Vampire Weekend’s third album Modern Vampires of the City is pretty much what you’d expect with its almost delicate vocals, danceable drumbeats, and pop sensibilities. The band first gained notoriety when the hip and hipster music sites (like Pitchfork) pushed their self-titled debut back in 2008. The band’s music has evolved with each release but at the same time, each album sounds distinctly like Vampire Weekend. The band’s sound is actually not easy to describe. While obviously a modern indie rock/indie pop band in the same vein as bands like Bishop Allen, We Are Scientists, and fun. and sounding like they probably listened to a lot of Rilo Kiley records in high school, the band mixes, as PunkNews.org put it, “South African pop seamlessly with
classically-trained preppiness.” That
description pretty much sums up Vampire Weekend’s sound, which until reading
that review I had no clue how to accurately describe.

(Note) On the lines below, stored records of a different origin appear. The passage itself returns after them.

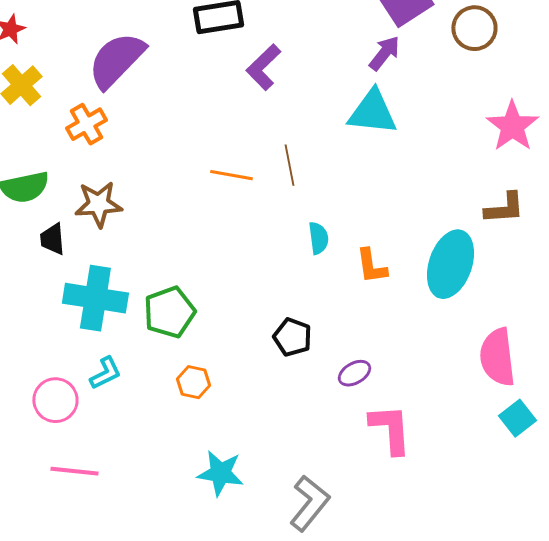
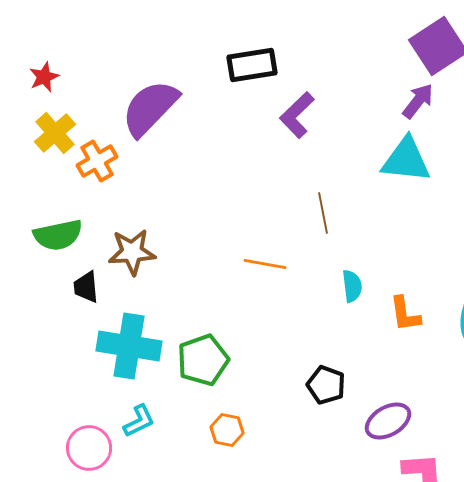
orange cross: (86, 124) -> (97, 161), moved
orange line: (231, 175) -> (265, 264), moved
purple ellipse: (354, 373) -> (388, 421), size x1.4

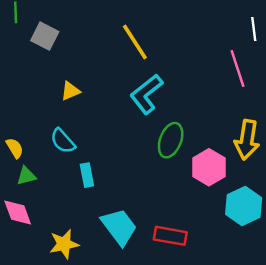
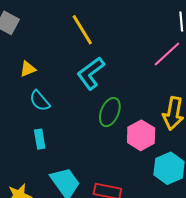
pink line: (237, 68) -> (167, 54), turned 64
cyan semicircle: (63, 141) -> (40, 101), moved

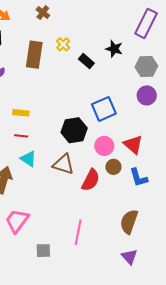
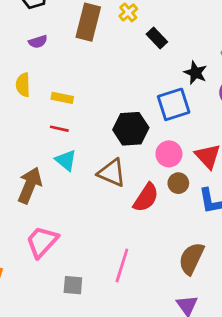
black star: (114, 49) -> (195, 73), moved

What makes Modern Vampires… work as a record is that it sounds and feels like
it was recorded by a band that has found their sound and is comfortable with it. This band could have easily gone off in
different directions in an attempt to please their hipster following but
instead seems to have decided to left their music slowly develop without trying
to break the mold. Yes Vampire Weekend
is a hipster band but they are a talented band that has brought something new
to the table and nurtured it over three records. Hipsters get a bad wrap and yes they, and
their music publications of choice, can be annoying as hell but that doesn’t
mean that they can’t be good at what they do.
And Vampire Weekend is certainly good at what they do.